Overall, the bank posted a profit of C$3.25 billion ($2.51 billion) for the quarter, a 1% increase from a year earlier.

"It's been quite favorable from an economic standpoint and a well-being standpoint," Rod Bolger, chief financial officer for Toronto-based RBC, said in an interview. Some of the bank's borrowers maintained their income despite large-scale layoffs while also reducing their expenses, he said. That boosted overall credit quality. "It put a majority of our clients in a stronger position than they might otherwise have been."

The country's other large banks, Bank of Montreal, Bank of Nova Scotia and Canadian Imperial Bank of Commerce, also reported either quarterly or annual declines in their loan-loss provisions, which helped earnings.

U.S. banks are in a similar situation. Bank of America Corp., Citigroup Inc. and JPMorgan Chase & Co. also set aside less to cover loan defaults as the economy rebounded from the pandemic-induced recession.

But the dim prospect for another large stimulus package from Congress is causing some consternation among some U.S. lenders. Citigroup in October predicted higher unemployment and a slower recovery than it had expected in July.

In contrast with its Canadian arm, TD set aside $210 million more than it had last year at its U.S. unit for bad loans, which pressured earnings. The unit contributed $403 million to the bank's income, 41% lower when compared with last year.

TD's Mr. Ahmed said the increase in provisions for bad loans was due mainly to weakness in sectors such as commercial real estate.
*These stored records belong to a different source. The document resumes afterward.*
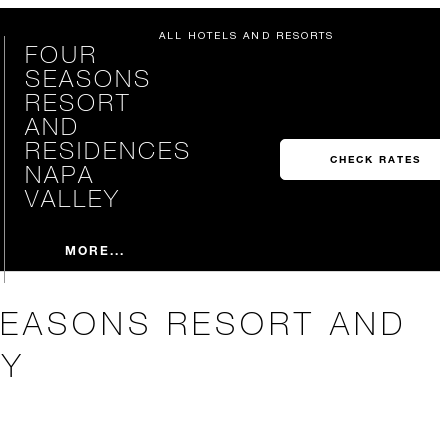
ALL HOTELS AND RESORTS
FOUR
SEASONS
RESORT
AND
RESIDENCES
CHECK RATES
NAPA
VALLEY
MORE...
SEASONS RESORT AND
EY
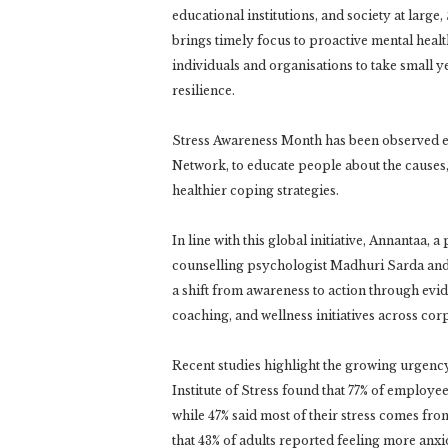
educational institutions, and society at larg
brings timely focus to proactive mental hea
individuals and organisations to take small 
resilience.
Stress Awareness Month has been observed ev
Network, to educate people about the cause
healthier coping strategies.
In line with this global initiative, Annantaa
counselling psychologist Madhuri Sarda and
a shift from awareness to action through ev
coaching, and wellness initiatives across corp
Recent studies highlight the growing urgen
Institute of Stress found that 77% of employee
while 47% said most of their stress comes fr
that 43% of adults reported feeling more anxi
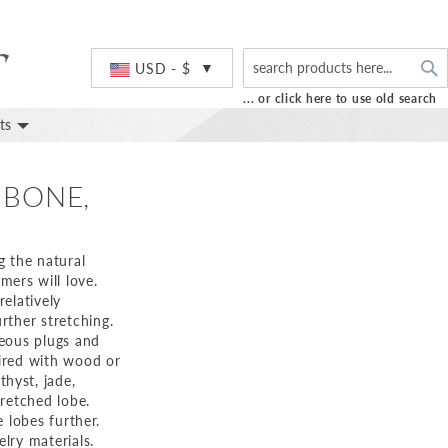
S
Currency
USD - $
... or click here to use old search
ts
 BONE,
g the natural
ers will love.
relatively
rther stretching.
geous plugs and
aired with wood or
hyst, jade,
tretched lobe.
e lobes further.
lry materials.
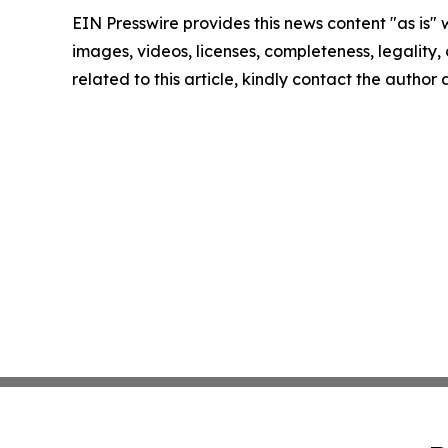
EIN Presswire provides this news content "as is" 
images, videos, licenses, completeness, legality, o
related to this article, kindly contact the author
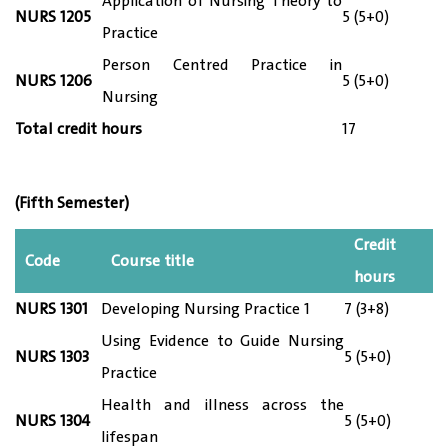
Application of Nursing Theory to
NURS 12
05
5 (5+0)
Practice
Person Centred Practice in
NURS 12
06
5 (5+0)
Nursing
Total credit hours
17
(Fifth Semester)
Credit
Code
Course title
hours
NURS 13
01
Developing Nursing Practice 1
7 (3+8)
Using Evidence to Guide Nursing
NURS 13
03
5 (5+0)
Practice
Health and illness across the
NURS 13
04
5 (5+0)
lifespan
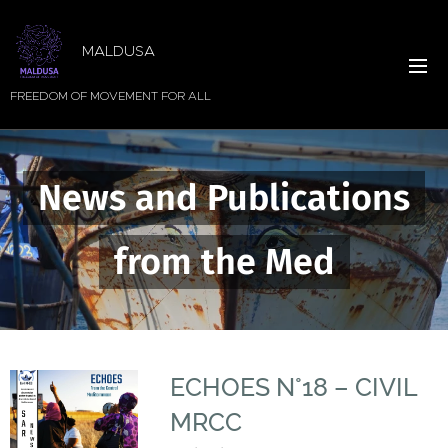
MALDUSA
FREEDOM OF MOVEMENT FOR ALL
News and Publications
from the Med
ECHOES N°18 – CIVIL
MRCC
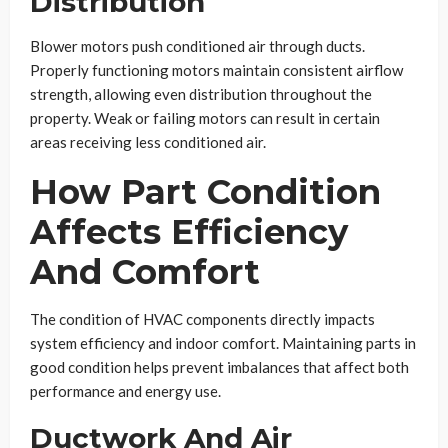
Distribution
Blower motors push conditioned air through ducts.
Properly functioning motors maintain consistent airflow
strength, allowing even distribution throughout the
property. Weak or failing motors can result in certain
areas receiving less conditioned air.
How Part Condition
Affects Efficiency
And Comfort
The condition of HVAC components directly impacts
system efficiency and indoor comfort. Maintaining parts in
good condition helps prevent imbalances that affect both
performance and energy use.
Ductwork And Air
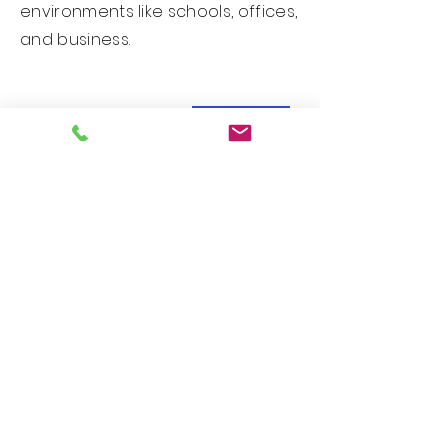
environments like schools, offices,
and business.
New Arrival!
Custom PDS Series - Design 25071
New Arrival!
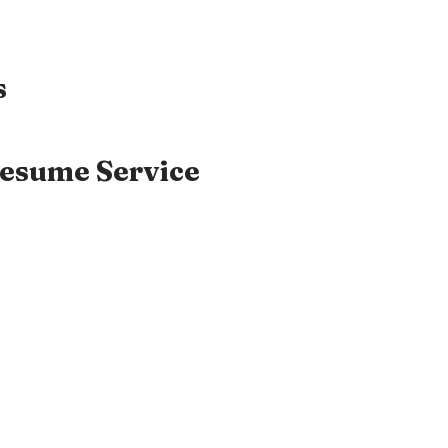
s
Resume Service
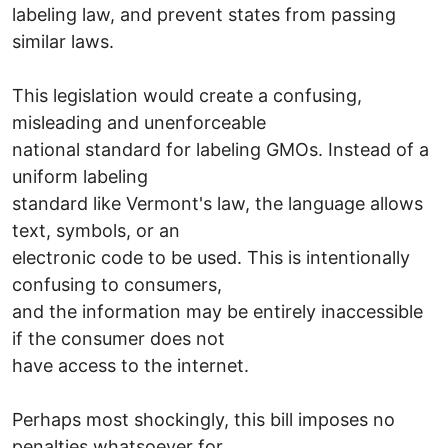
labeling law, and prevent states from passing
similar laws.
This legislation would create a confusing,
misleading and unenforceable
national standard for labeling GMOs. Instead of a
uniform labeling
standard like Vermont's law, the language allows
text, symbols, or an
electronic code to be used. This is intentionally
confusing to consumers,
and the information may be entirely inaccessible
if the consumer does not
have access to the internet.
Perhaps most shockingly, this bill imposes no
penalties whatsoever for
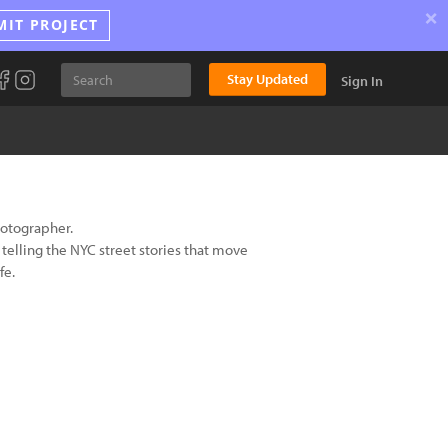
×
MIT PROJECT
Stay Updated
Sign In
hotographer.
n telling the NYC street stories that move
fe.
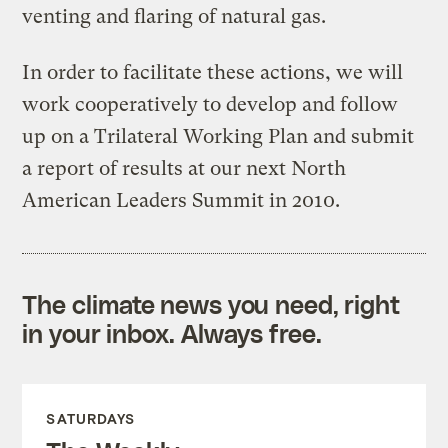
venting and flaring of natural gas.
In order to facilitate these actions, we will
work cooperatively to develop and follow
up on a Trilateral Working Plan and submit
a report of results at our next North
American Leaders Summit in 2010.
The climate news you need, right
in your inbox. Always free.
SATURDAYS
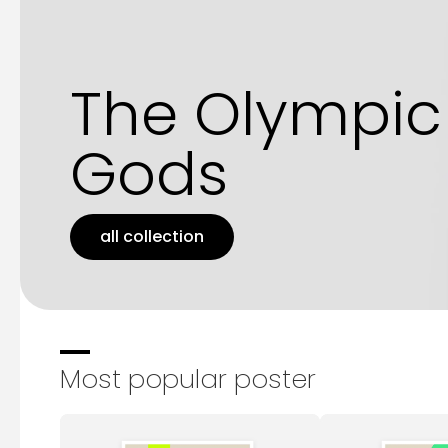
The Olympic
Gods
all collection
Most popular poster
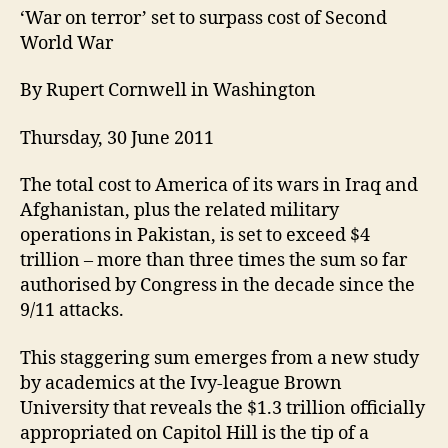
‘War on terror’ set to surpass cost of Second
World War
By Rupert Cornwell in Washington
Thursday, 30 June 2011
The total cost to America of its wars in Iraq and
Afghanistan, plus the related military
operations in Pakistan, is set to exceed $4
trillion – more than three times the sum so far
authorised by Congress in the decade since the
9/11 attacks.
This staggering sum emerges from a new study
by academics at the Ivy-league Brown
University that reveals the $1.3 trillion officially
appropriated on Capitol Hill is the tip of a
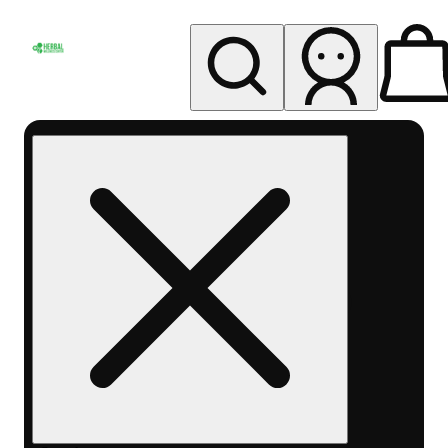
My store
Rec pickup
Herbal
Wellness
Center
Columbus-
Rec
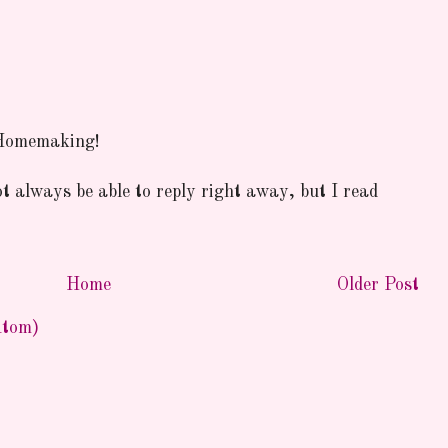
 Homemaking!
ot always be able to reply right away, but I read
Home
Older Post
Atom)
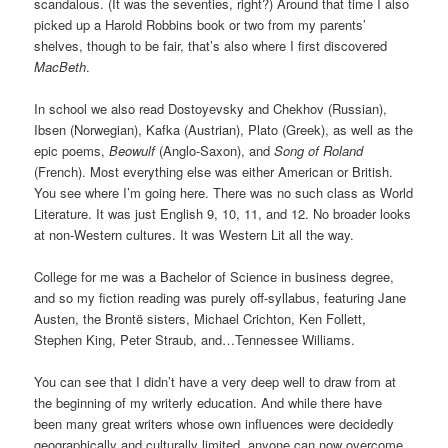
scandalous. (It was the seventies, right?) Around that time I also
picked up a Harold Robbins book or two from my parents’
shelves, though to be fair, that’s also where I first discovered
MacBeth
.
In school we also read Dostoyevsky and Chekhov (Russian),
Ibsen (Norwegian), Kafka (Austrian), Plato (Greek), as well as the
epic poems,
Beowulf
(Anglo-Saxon), and
Song of Roland
(French). Most everything else was either American or British.
You see where I’m going here. There was no such class as World
Literature. It was just English 9, 10, 11, and 12. No broader looks
at non-Western cultures. It was Western Lit all the way.
College for me was a Bachelor of Science in business degree,
and so my fiction reading was purely off-syllabus, featuring Jane
Austen, the Brontë sisters, Michael Crichton, Ken Follett,
Stephen King, Peter Straub, and…Tennessee Williams.
You can see that I didn’t have a very deep well to draw from at
the beginning of my writerly education. And while there have
been many great writers whose own influences were decidedly
geographically and culturally limited, anyone can now overcome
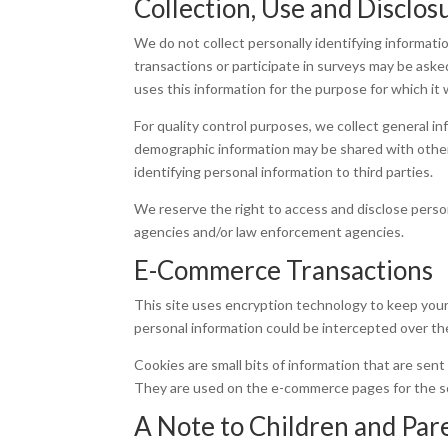
Collection, Use and Disclos
We do not collect personally identifying informat
transactions or participate in surveys may be aske
uses this information for the purpose for which it 
For quality control purposes, we collect general in
demographic information may be shared with other 
identifying personal information to third parties.
We reserve the right to access and disclose perso
agencies and/or law enforcement agencies.
E-Commerce Transactions
This site uses encryption technology to keep your
personal information could be intercepted over th
Cookies are small bits of information that are sen
They are used on the e-commerce pages for the sol
A Note to Children and Par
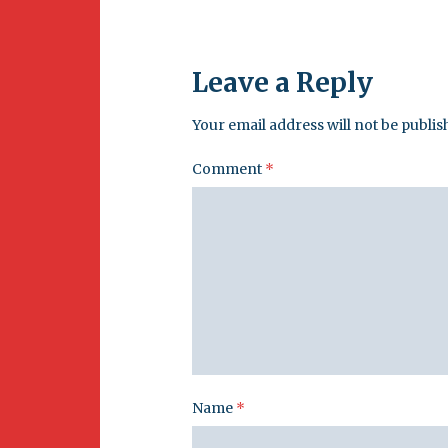
Leave a Reply
Your email address will not be publis
Comment
*
Name
*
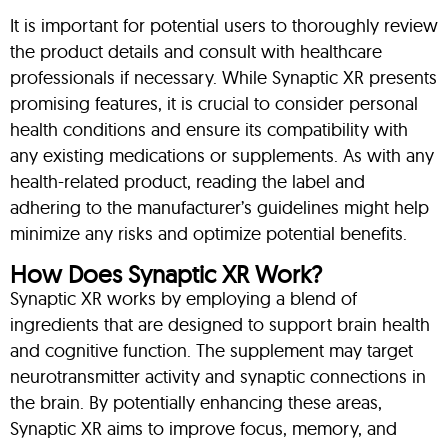
It is important for potential users to thoroughly review
the product details and consult with healthcare
professionals if necessary. While Synaptic XR presents
promising features, it is crucial to consider personal
health conditions and ensure its compatibility with
any existing medications or supplements. As with any
health-related product, reading the label and
adhering to the manufacturer’s guidelines might help
minimize any risks and optimize potential benefits.
How Does Synaptic XR Work?
Synaptic XR works by employing a blend of
ingredients that are designed to support brain health
and cognitive function. The supplement may target
neurotransmitter activity and synaptic connections in
the brain. By potentially enhancing these areas,
Synaptic XR aims to improve focus, memory, and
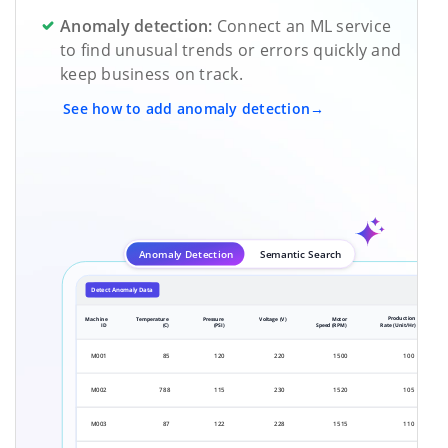
Anomaly detection:
Connect an ML service
to find unusual trends or errors quickly and
keep business on track.
See how to add anomaly detection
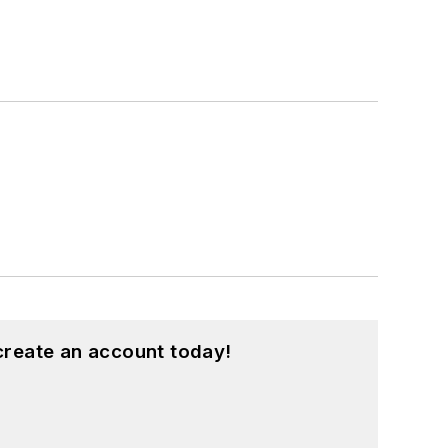
create an account today!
In Canada, there is no worry the government won't step in. On Monday, Chrystia Freeland, the country's deputy prime minister and finance minister, said the federal government could spend another C$100 billion over a three-year period starting next year to support the economy.

That would help soften the pain of rising defaults, said Gabriel Dechaine, an analyst with National Bank. "Eventually the rug is going to get pulled out, but it will be pulled out in a more gradual manner than expected," he said. "It's not going to be the sharp cliff everyone was worried about."

Many Canadians benefiting from income support and bank programs that allowed them to defer mortgage payments have used the cushion to either pay down their credit cards, or they have parked the extra money in bank deposits.

Deposits at RBC totaled C$1.011 trillion at the end of October, a 14% increase from a year earlier.

TD's deposits totaled C$1.135 trillion, a 27% increase from last year.

The increased liquidity also crimped fee revenue, as customers borrowed less. Credit-card balances in RBC's Canadian banking unit fell 11.7% from a year ago, while Bank of Montreal, which owns Chicago's Harris Bank, reported an 11% decline in total credit-card balances.

The banks have also been building up capital because Canadian regulators won't allow them to increase dividends or buy back shares. RBC's Tier 1 ratio now sits at 12.5%, roughly 3.5 percentage points, or C$19 billion, more than the regulatory minimum, RBC CEO David McKay said.

Still, uncertainty remains as questions linger about how Covid-19 vaccines will be distributed, the impact of a difficult winter of economic lockdowns and the strength of any post-pandemic rebound. That's keeping banks from deploying that excess capital or releasing loan loss reserves, National Bank's Mr. Dechaine said.

"There's no shortage of red flags out there," he said.